# TASK DETAILS:
Reproduce all of the records word for word, omitting the pictures.
◇ ◇ ◇ ◇
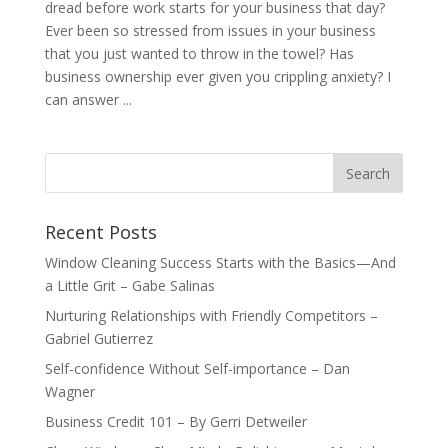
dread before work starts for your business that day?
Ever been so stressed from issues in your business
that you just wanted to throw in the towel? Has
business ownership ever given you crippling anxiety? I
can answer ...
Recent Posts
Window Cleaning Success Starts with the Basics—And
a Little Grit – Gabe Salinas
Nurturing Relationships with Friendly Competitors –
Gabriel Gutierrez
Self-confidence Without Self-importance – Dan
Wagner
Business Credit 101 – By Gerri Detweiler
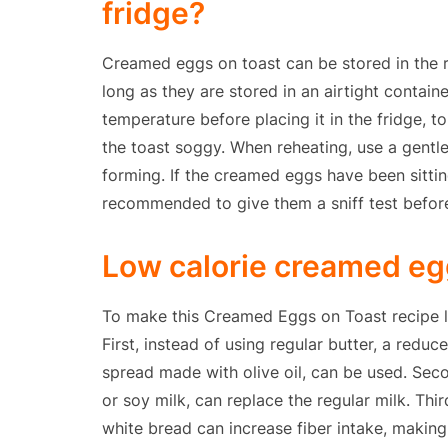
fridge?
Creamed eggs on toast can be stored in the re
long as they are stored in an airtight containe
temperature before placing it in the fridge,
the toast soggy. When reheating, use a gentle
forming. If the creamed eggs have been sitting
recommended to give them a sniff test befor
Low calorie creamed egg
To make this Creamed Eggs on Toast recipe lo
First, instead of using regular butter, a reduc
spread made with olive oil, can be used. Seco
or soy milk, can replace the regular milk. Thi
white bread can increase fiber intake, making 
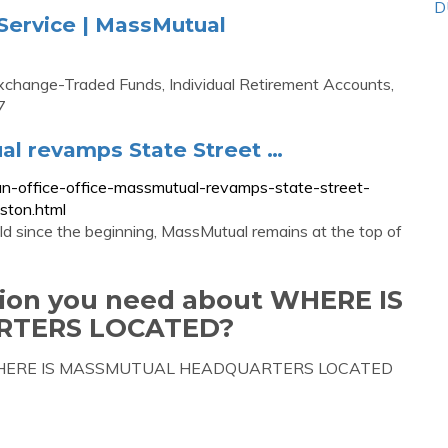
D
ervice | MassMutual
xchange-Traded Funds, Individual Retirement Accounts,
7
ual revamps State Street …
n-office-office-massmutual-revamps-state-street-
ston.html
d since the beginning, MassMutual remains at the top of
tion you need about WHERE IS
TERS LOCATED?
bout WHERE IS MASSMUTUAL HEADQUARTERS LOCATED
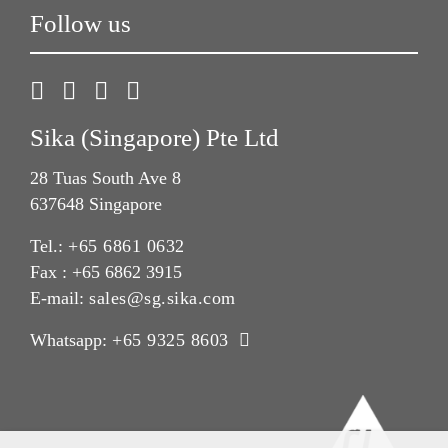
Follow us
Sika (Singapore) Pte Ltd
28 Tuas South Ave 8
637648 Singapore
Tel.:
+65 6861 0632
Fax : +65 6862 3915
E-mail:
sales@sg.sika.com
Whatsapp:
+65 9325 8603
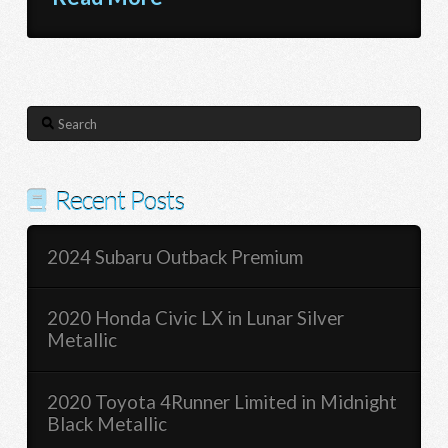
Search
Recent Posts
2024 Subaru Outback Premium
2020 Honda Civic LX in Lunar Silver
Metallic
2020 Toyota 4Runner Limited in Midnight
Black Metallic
◇ ◇ ◇ ◇
# ANSWER SPACE:
dread before work starts for your business that day?
Ever been so stressed from issues in your business
that you just wanted to throw in the towel? Has
business ownership ever given you crippling anxiety? I
can answer ...
Recent Posts
Window Cleaning Success Starts with the Basics—And
a Little Grit – Gabe Salinas
Nurturing Relationships with Friendly Competitors –
Gabriel Gutierrez
Self-confidence Without Self-importance – Dan
Wagner
Business Credit 101 – By Gerri Detweiler
fridge?
Creamed eggs on toast can be stored in the re
long as they are stored in an airtight containe
temperature before placing it in the fridge,
the toast soggy. When reheating, use a gentle
forming. If the creamed eggs have been sitting
recommended to give them a sniff test befor
Low calorie creamed egg
To make this Creamed Eggs on Toast recipe lo
First, instead of using regular butter, a reduc
spread made with olive oil, can be used. Seco
or soy milk, can replace the regular milk. Thi
white bread can increase fiber intake, making 
D
ervice | MassMutual
xchange-Traded Funds, Individual Retirement Accounts,
7
ual revamps State Street …
n-office-office-massmutual-revamps-state-street-
ston.html
d since the beginning, MassMutual remains at the top of
tion you need about WHERE IS
TERS LOCATED?
bout WHERE IS MASSMUTUAL HEADQUARTERS LOCATED
Follow us
Sika (Singapore) Pte Ltd
28 Tuas South Ave 8
637648 Singapore
Tel.:
+65 6861 0632
Fax : +65 6862 3915
E-mail:
sales@sg.sika.com
Whatsapp:
+65 9325 8603
Search
Recent Posts
2024 Subaru Outback Premium
2020 Honda Civic LX in Lunar Silver
Metallic
2020 Toyota 4Runner Limited in Midnight
Black Metallic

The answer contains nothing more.